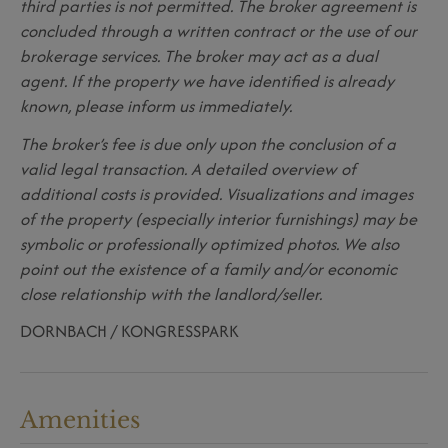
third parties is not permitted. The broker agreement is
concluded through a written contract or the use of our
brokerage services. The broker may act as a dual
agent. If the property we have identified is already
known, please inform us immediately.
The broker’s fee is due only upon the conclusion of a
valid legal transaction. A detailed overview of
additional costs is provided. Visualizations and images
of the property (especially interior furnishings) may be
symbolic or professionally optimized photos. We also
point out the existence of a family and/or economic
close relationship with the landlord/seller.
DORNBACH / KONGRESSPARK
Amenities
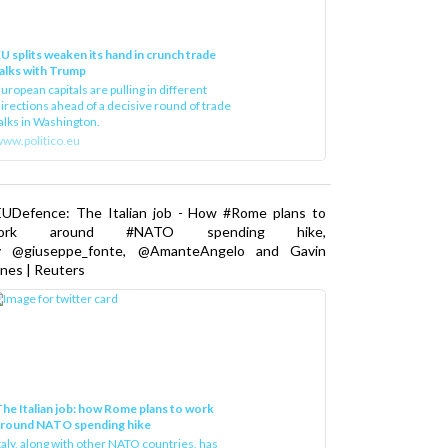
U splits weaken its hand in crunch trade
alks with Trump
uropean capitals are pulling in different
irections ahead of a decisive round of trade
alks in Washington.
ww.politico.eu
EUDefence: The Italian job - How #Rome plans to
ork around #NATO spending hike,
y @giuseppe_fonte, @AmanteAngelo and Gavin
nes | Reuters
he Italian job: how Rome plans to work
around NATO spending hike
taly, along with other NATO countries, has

--

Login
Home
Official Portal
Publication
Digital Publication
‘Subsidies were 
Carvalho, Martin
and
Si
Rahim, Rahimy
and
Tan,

» Exercise aim: After locating the line containing "third parties is" in the entries above, return it and every line after it exactly, ending at the line containing "he Italian job: how Rome plans to work", without pictures.

» Solution:
third parties is not permitted. The broker agreement is
concluded through a written contract or the use of our
brokerage services. The broker may act as a dual
agent. If the property we have identified is already
known, please inform us immediately.
The broker’s fee is due only upon the conclusion of a
valid legal transaction. A detailed overview of
additional costs is provided. Visualizations and images
of the property (especially interior furnishings) may be
symbolic or professionally optimized photos. We also
point out the existence of a family and/or economic
close relationship with the landlord/seller.
DORNBACH / KONGRESSPARK
Amenities
U splits weaken its hand in crunch trade
alks with Trump
uropean capitals are pulling in different
irections ahead of a decisive round of trade
alks in Washington.
ww.politico.eu
EUDefence: The Italian job - How #Rome plans to
ork around #NATO spending hike,
y @giuseppe_fonte, @AmanteAngelo and Gavin
nes | Reuters
he Italian job: how Rome plans to work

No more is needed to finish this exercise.